Colorado has enacted what lawmakers are describing as the strictest rideshare safety law in the United States, raising fresh questions about whether other states will follow suit or continue a patchwork approach to regulating companies like Uber and Lyft.
Democratic Governor Jared Polis this week signed House Bill (HB) 26-1424 into law after a similar measure was vetoed in 2025, marking the culmination of more than a year of legislative debate and negotiation with industry giants.
Why Colorado Acted
The new law was driven in part by high-profile safety concerns. The Denver Post reported that Democratic State Representative Jenny Willford, one of the bill’s sponsors, said she introduced the measure after she was sexually assaulted by a man impersonating a rideshare driver—an incident that highlighted vulnerabilities in existing safeguards.
Lawmakers behind the bill argue the changes will improve protections for both riders and drivers, positioning Colorado as a national leader on rideshare safety.
An ‘Uphill Battle’ With Industry

The legislation didn’t come easily. Sponsors described an “uphill battle” with major rideshare companies, which have historically pushed back against stricter regulations.
A previous version of the bill was vetoed by Polis because it would “impose unworkable regulations” on rideshare companies, and “potentially jeopardize their continued operation in Colorado.”
The final version signed into law represents a compromise, but it still marks a significant expansion of oversight compared with previous rules.
What Colorado’s New Law Does
Supporters say the new law puts stricter rules on rideshare companies to improve rider safety.
The legislation builds on earlier proposals, and include requirements such as:
Ongoing background checks (not just one-off)
- Companies must run new criminal background checks every six months for drivers
- Additional checks are required if a complaint is filed against a driver
- Large companies must also pay for initial background checks
Mandatory review of drivers after complaints
- Companies must start a review for possible deactivation within seven business days if serious complaints are raised
Stronger oversight and information sharing
- Regulators must create a system to share information on deactivated drivers between companies to prevent unsafe drivers from switching platforms
How Other States Compare

Colorado’s move highlights how uneven rideshare regulations remain across the U.S., where rules vary largely by state.
According to the Government Accountability Office, in general, 45 states and Washington, D.C. require criminal background checks for rideshare drivers, but proposals in Colorado go further by requiring ongoing checks and stricter monitoring of complaints, reflecting a more proactive approach to safety.

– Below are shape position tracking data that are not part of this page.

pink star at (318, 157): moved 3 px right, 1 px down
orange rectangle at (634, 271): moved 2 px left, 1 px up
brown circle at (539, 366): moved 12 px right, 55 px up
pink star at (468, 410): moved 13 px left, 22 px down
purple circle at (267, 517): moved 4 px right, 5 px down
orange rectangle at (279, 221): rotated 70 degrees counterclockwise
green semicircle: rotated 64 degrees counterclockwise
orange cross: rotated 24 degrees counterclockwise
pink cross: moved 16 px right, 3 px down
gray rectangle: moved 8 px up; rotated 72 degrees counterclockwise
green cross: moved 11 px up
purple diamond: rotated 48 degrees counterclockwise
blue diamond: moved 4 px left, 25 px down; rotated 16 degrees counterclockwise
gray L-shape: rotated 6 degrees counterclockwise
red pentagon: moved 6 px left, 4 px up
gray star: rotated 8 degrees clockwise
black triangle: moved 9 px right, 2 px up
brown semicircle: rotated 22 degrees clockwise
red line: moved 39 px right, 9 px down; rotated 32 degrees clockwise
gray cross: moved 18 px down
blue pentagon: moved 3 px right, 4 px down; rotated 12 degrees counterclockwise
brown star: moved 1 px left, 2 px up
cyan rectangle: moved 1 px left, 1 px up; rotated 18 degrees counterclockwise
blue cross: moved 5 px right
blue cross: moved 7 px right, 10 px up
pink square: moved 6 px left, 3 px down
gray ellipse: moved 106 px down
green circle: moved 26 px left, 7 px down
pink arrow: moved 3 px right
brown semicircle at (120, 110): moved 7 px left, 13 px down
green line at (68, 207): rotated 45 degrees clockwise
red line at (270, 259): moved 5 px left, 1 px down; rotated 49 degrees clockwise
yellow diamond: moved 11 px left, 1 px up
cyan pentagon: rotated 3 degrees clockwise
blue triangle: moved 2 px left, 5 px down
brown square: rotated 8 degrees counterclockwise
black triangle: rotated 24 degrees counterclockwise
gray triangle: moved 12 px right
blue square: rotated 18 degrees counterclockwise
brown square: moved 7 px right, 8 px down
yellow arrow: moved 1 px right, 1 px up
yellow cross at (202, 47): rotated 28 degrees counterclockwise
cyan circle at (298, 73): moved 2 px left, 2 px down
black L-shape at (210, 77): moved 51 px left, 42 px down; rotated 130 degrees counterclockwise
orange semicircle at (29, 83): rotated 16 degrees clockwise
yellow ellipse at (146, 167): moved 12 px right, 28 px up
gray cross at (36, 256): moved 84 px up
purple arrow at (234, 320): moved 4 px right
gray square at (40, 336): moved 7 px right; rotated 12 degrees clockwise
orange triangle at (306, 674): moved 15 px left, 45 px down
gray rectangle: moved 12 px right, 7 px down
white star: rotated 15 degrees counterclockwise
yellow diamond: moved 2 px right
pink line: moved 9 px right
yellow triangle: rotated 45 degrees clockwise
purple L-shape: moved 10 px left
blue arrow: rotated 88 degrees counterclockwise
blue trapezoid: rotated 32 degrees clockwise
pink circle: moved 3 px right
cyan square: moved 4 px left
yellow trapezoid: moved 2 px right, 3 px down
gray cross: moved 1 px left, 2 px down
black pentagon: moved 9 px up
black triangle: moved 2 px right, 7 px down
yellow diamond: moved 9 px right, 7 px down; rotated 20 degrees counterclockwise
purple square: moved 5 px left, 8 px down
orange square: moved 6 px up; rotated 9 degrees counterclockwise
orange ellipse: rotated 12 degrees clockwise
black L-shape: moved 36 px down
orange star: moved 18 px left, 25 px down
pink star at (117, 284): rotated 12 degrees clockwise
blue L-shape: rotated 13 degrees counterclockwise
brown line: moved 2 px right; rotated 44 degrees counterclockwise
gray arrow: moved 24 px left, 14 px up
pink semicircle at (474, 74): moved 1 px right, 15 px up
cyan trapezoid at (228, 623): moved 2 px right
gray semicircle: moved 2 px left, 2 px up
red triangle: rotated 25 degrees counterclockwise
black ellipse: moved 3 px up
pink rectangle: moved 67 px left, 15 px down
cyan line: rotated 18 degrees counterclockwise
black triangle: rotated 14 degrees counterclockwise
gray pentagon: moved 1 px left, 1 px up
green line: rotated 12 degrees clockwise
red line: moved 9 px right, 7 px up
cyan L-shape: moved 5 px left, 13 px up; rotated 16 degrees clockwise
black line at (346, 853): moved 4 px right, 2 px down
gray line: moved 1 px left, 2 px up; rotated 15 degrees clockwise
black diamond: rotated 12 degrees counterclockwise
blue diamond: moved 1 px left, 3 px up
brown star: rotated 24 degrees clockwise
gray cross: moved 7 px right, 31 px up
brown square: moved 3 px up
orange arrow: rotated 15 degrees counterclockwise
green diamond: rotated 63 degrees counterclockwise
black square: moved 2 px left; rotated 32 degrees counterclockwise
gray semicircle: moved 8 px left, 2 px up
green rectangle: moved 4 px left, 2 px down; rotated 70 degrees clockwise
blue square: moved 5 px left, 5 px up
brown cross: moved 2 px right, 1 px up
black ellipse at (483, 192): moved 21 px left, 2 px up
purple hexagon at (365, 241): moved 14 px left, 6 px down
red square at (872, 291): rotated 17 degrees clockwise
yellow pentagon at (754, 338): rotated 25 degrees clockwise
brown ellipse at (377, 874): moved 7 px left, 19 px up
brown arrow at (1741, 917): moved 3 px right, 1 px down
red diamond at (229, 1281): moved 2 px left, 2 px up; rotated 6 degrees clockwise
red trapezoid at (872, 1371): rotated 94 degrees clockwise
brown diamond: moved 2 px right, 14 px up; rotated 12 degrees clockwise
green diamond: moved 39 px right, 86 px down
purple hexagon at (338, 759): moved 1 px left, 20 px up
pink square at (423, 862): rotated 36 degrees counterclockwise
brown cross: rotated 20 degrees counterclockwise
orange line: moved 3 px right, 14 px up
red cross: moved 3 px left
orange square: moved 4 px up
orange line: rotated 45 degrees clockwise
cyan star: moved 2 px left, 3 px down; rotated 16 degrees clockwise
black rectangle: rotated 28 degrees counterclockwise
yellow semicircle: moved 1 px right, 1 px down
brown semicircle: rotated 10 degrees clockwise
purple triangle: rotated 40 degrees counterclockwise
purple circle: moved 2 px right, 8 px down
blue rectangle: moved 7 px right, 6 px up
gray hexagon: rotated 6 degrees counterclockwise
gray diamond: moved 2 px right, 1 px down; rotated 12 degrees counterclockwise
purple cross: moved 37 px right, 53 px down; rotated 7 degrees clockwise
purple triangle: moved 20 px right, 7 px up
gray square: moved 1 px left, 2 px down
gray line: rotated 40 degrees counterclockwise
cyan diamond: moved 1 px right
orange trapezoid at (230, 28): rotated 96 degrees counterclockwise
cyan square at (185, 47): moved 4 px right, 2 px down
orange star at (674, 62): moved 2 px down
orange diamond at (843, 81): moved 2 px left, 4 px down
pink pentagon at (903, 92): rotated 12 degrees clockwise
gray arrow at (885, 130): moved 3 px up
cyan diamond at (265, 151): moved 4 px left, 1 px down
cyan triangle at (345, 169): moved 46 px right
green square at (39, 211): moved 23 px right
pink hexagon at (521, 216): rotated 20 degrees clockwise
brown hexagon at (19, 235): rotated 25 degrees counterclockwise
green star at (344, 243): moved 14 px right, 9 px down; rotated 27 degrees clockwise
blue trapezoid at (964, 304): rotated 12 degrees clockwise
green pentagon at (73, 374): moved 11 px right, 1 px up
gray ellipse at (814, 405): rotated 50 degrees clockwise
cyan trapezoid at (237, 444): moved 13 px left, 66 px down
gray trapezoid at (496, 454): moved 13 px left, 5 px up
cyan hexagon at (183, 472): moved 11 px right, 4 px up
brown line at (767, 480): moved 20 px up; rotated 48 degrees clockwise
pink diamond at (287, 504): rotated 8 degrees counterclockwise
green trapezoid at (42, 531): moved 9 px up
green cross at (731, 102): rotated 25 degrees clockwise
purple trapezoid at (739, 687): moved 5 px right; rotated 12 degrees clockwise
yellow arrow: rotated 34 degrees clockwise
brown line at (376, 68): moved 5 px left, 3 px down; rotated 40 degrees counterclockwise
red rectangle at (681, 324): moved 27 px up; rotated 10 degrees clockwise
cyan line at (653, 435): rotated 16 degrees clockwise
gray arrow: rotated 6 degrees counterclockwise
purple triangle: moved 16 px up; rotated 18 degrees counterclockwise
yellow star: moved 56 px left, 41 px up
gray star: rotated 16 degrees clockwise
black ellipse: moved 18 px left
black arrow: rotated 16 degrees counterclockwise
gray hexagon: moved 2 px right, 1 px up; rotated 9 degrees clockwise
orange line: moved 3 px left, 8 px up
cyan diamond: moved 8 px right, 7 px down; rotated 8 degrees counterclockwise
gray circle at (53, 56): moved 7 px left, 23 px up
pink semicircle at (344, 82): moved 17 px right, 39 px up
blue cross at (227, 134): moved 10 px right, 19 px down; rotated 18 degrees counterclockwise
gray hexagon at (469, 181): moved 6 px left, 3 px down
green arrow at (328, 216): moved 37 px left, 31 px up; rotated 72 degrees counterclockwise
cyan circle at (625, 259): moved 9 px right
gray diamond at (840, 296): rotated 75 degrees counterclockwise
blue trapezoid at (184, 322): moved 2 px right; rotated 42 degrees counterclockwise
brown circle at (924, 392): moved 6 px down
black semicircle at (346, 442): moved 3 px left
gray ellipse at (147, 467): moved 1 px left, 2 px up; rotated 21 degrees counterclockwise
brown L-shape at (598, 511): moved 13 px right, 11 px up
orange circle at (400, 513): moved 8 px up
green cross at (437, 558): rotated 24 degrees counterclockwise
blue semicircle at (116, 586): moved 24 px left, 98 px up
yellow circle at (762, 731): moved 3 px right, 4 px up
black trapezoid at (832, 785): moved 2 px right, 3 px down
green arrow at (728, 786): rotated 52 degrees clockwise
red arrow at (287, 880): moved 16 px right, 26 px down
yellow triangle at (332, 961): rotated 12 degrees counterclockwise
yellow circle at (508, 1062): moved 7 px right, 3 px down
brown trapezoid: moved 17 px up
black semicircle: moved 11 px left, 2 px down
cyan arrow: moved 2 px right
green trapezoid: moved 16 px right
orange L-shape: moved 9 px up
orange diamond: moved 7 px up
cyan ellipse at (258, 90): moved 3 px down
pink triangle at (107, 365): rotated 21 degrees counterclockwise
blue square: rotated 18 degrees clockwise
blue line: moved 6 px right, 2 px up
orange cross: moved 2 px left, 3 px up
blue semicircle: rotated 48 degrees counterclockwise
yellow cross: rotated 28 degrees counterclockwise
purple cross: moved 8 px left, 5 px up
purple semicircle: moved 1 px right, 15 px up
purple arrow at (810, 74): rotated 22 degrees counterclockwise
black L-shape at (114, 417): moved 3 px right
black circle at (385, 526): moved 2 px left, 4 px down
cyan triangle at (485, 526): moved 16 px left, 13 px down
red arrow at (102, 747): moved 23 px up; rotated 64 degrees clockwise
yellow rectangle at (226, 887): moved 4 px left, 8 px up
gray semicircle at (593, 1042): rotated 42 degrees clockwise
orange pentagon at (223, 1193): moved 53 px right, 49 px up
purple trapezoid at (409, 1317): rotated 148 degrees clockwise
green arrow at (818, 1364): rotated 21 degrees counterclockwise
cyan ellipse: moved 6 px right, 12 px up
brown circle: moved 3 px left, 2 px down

Here are what some of the key states are doing, regarding the rollout of rideshare regulations:
California
Aside from Colorado, California, one of the first states to bring in rideshare regulations, has one of the strictest frameworks.
It requires:
- Mandatory background checks for all drivers
- High insurance requirements—up to $1-million liability coverage during active rides
- Annual vehicle inspections
Texas
Texas takes a similar approach, but relies more heavily on company compliance.
It mandates:
- Background driver checks, including criminal and driving history
- A similar insurance structure to California (up to $1 million during rides)
The American Judicial System states that rideshare companies must perform background checks on drivers, including reviews of driving records and criminal history.
New York
New York’s rules are significantly tougher in New York City.
- Drivers must get a special license from the Taxi and Limousine Commission
- They must also carry commercial insurance
NYC also has some of the highest liability coverage requirements in the country, reaching up to $1.5 million.
A Potential Model for National Policy
Supporters of Colorado’s new rideshare safety law say it could serve as a template for other states grappling with similar concerns about rideshare safety.
The issue has gained prominence in recent years, with lawmakers citing reports of assaults, accidents, and impersonation cases as evidence that stronger oversight is needed.
At the same time, pushback from the industry over “unworkable regulations” shows how hard it is to balance safety with keeping rideshare services available.
The Key Takeaway
Colorado’s new law signals a shift toward stricter oversight of rideshare companies while highlighting the fragmented nature of rideshare regulation across the country. Whether it remains an outlier or becomes a model for other states could help shape the next phase of rideshare safety policy in the United States.